Why would she be the a**hole for doing something nice for her husband?
“NTA if your dad read that and took it to mean that he isn’t a good father despite it not mentioning him at all, then maybe he should go sit in the corner and think about what he’s done over the years that would make his mind immediately jump to that conclusion.” – Downtown-Law-3133
“NTA. Are your parents always massive drama llamas? He’s going to have a heart attack because you called your husband the world’s best father–slap a warning sticker on this man because he is disturbingly fragile.” – Jazmadoodle
“NTA”
“The fact your father found a way to make that post about himself is kind of … odd.
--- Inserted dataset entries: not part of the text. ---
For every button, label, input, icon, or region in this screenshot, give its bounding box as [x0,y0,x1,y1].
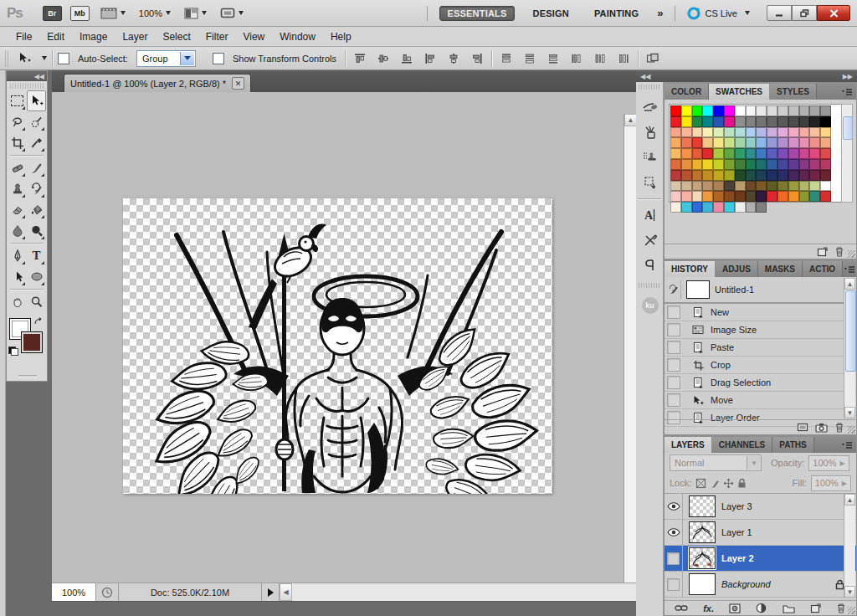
swatch[interactable] [670,127,681,138]
swatch[interactable] [788,148,799,159]
status-timer-button[interactable] [96,583,119,601]
cslive-button[interactable]: CS Live [687,7,750,20]
tool-eraser[interactable] [8,199,27,220]
layer-row-background[interactable]: Background [665,572,856,598]
fill-field[interactable]: 100%▶ [811,475,851,491]
visibility-toggle[interactable] [665,494,683,519]
swatch[interactable] [713,202,724,213]
layer-style-fx-icon[interactable]: fx. [703,603,714,613]
tab-masks[interactable]: MASKS [758,261,803,277]
swatch[interactable] [702,137,713,148]
document-tab[interactable]: Untitled-1 @ 100% (Layer 2, RGB/8) * ✕ [64,74,251,92]
swatch[interactable] [777,137,788,148]
resize-grip[interactable] [848,250,855,258]
background-color-swatch[interactable] [21,331,43,353]
swatch[interactable] [777,116,788,127]
swatch[interactable] [820,191,831,202]
layer-thumbnail[interactable] [689,521,716,543]
swatch[interactable] [767,127,777,138]
canvas[interactable] [123,198,552,494]
workspace-painting-button[interactable]: PAINTING [588,7,645,20]
menu-file[interactable]: File [8,28,39,45]
panel-menu-icon[interactable] [843,261,856,277]
swatch[interactable] [756,191,767,202]
swatch[interactable] [799,127,810,138]
tab-swatches[interactable]: SWATCHES [709,84,770,100]
tool-rectangular-marquee[interactable] [8,90,27,111]
swatch[interactable] [735,127,746,138]
scroll-down-icon[interactable]: ▼ [844,586,855,598]
swatch[interactable] [809,191,820,202]
swatch[interactable] [681,148,692,159]
history-scrollbar[interactable]: ▲ ▼ [844,278,855,418]
tool-presets-icon[interactable] [636,228,664,253]
adjustment-layer-icon[interactable] [756,603,767,613]
workspace-design-button[interactable]: DESIGN [526,7,576,20]
align-top-icon[interactable] [351,49,369,68]
delete-layer-icon[interactable] [836,603,846,613]
menu-view[interactable]: View [235,28,272,45]
align-hcenter-icon[interactable] [444,49,463,68]
layer-name[interactable]: Layer 2 [721,553,754,563]
swatch[interactable] [820,170,831,181]
history-snapshot-row[interactable]: Untitled-1 [665,277,856,304]
tab-styles[interactable]: STYLES [770,84,817,100]
minimize-button[interactable] [767,5,792,21]
swatch[interactable] [713,105,724,116]
swatch[interactable] [799,148,810,159]
delete-swatch-icon[interactable] [834,246,844,257]
layer-name[interactable]: Background [721,579,771,589]
swatch[interactable] [788,137,799,148]
swatch[interactable] [735,116,746,127]
character-icon[interactable]: A [636,203,664,228]
swatch[interactable] [713,148,724,159]
layers-scrollbar[interactable]: ▲ ▼ [844,494,855,598]
swatch[interactable] [788,116,799,127]
status-flyout-button[interactable] [262,583,279,601]
collapse-tools-button[interactable]: ◀◀ [7,71,47,81]
swatch[interactable] [799,137,810,148]
swatch[interactable] [670,181,681,192]
distribute-left-icon[interactable] [567,49,586,68]
swatch[interactable] [702,181,713,192]
resize-grip[interactable] [848,607,855,614]
swatch[interactable] [702,116,713,127]
swatch[interactable] [756,148,767,159]
swatch[interactable] [756,170,767,181]
swatch[interactable] [767,116,777,127]
swatch[interactable] [820,159,831,170]
new-group-icon[interactable] [783,603,795,613]
tool-history-brush[interactable] [27,178,46,199]
swatch[interactable] [767,105,777,116]
strip-grip[interactable] [639,85,660,90]
swatch[interactable] [788,170,799,181]
swatch[interactable] [702,159,713,170]
swatch[interactable] [681,202,692,213]
history-state[interactable]: Drag Selection [665,374,856,392]
align-right-icon[interactable] [468,49,486,68]
swatch[interactable] [756,116,767,127]
swatch[interactable] [724,170,735,181]
swatch[interactable] [681,116,692,127]
swatch[interactable] [670,116,681,127]
swatch[interactable] [692,116,703,127]
swatch[interactable] [809,116,820,127]
swatch[interactable] [788,181,799,192]
swatch[interactable] [670,191,681,202]
swatch[interactable] [746,137,757,148]
distribute-bottom-icon[interactable] [544,49,562,68]
swatch[interactable] [767,148,777,159]
history-source-box[interactable] [667,358,680,372]
swatch[interactable] [692,137,703,148]
menu-image[interactable]: Image [72,28,115,45]
swatch[interactable] [724,116,735,127]
swatch[interactable] [788,191,799,202]
horizontal-scrollbar[interactable]: ◀ [279,583,636,601]
tool-clone-stamp[interactable] [8,178,27,199]
view-extras-button[interactable] [98,7,128,20]
swatch[interactable] [713,137,724,148]
tools-resize-grip[interactable] [18,375,37,378]
swatch[interactable] [702,127,713,138]
swatch[interactable] [799,170,810,181]
auto-select-checkbox[interactable] [58,53,69,64]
I wonder what will happen if you or your kids ever get your husband any kind of “World’s #1 Dad” gift (e.g., coffee mug, shirt), will they ask you to burn it?” – Judgemental_Panda
Other commenters couldn’t believe what OP’s dad was trying to do.
“NTA. Why does your father make this about him? You said nothing nasty about him.”
“If you think your dad was a good dad then maybe Post sometime a cute pic of you and your dad and say something nice. It takes nothing away from your dad when you say something about your husband that is nice and vice versa about your dad.”
“If he wasn’t a good dad then it is his guilt speaking not anything you’ve done” – Floridagir1
“He honestly wasn’t a great dad. He was mean, he made fun of me a lot as a child. Not great.” – aitathorwawayfam (OP)
“There you have it: it’s his guilty conscience talking.” – Paindepiceaubeurre
It’s not OP’s fault that her dad reacted so negatively. He may be better off thinking about why a post praising her husband upsets him.
Maybe the dad can talk with a therapist.